Mean of a binomial distribution = np

Standard deviation of a binomial distribution = \(\sqrt{npq}\) where q=1-p

Example : A student will come to the class on a particular day or not, is a binomial random variable. Suppose, on an average 20% of students bunk the class on any given day. And, the teacher does not teach the class if more than 20% of students are absent. There are 10 students in the class. Let’s try to calculate that what are the chances that the teacher will teach the class on any given day.

This problem can be solved using the formula given above, but we will be using python package scipy.stats to solve inferential statistics problems.

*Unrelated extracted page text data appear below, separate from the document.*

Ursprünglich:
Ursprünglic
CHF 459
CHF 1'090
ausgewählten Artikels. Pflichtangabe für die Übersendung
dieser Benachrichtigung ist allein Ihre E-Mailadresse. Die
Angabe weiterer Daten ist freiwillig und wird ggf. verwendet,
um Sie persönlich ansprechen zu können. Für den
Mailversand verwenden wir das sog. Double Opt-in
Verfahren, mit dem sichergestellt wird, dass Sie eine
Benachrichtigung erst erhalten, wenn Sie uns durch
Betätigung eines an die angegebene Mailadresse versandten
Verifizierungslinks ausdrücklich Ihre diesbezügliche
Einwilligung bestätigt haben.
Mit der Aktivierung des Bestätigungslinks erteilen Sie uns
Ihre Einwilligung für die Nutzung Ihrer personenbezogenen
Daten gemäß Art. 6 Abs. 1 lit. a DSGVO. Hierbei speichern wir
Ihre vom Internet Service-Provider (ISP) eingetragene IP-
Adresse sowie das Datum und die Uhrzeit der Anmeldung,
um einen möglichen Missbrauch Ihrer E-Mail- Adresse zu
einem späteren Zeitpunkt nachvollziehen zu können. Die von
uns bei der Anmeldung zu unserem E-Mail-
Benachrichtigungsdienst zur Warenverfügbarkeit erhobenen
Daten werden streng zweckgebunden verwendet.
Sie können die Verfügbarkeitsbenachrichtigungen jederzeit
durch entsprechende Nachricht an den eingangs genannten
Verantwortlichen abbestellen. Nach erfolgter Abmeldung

In this problem, if the number of absent students is more than 2, the teacher will not teach the class.

There are two approaches to solve the problem

  1. Calculate the probability of exactly 0, 1 & 2 students missing the class and add them up
  2. Calculate the cumulative probability of 2 students missing the class (*cumulative = addition of all quantities less than or equal to a particular number)
  • For the first approach, we will use pmf(probability mass function) - binom.pmf(x, n, p)
  • For the second approach, we will use cdf(cumulative distribution function) - binom.cdf(x, n, p)
Exercise 1
  • 5 coins were tossed, what is the probability that at least 3 of them will get head.

2. Poisson Discrete Distribution


In this distribution, a random variable can have more than 2 outcomes. It talks about the number of occurrences of an event in some time period.

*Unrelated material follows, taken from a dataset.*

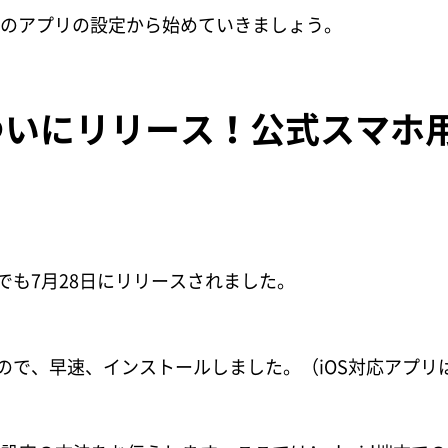
のアプリの設定から始めていきましょう。
Tがついにリリース！公式スマホ
日本でも7月28日にリリースされました。
ーなので、早速、インストールしました。（iOS対応アプ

e.g. : Number of accidents happening in a day is a random variable and can have any number of values(not just two, like binomial random variable)

\[ \text{Pr(x)} = \frac{\lambda^xe^{-x}}{x!} \]


  • \(\lambda\) is the average number of occurrence of an event in some time period
  • x is number of occurrences we are interested in

Example: Generally, 12 accidents happen on an average in a day in a city. The number of available ambulances can handle cases upto 15 accident cases. What is the probability that cases can go above 15, and extra ambulances need to be deployed?

Exercise 2
  • In a call center, around 300 calls are handled daily. Call center employees can handle 350 calls per day. What is the probability that calls can go beyond 350, and extra employees need to be hired?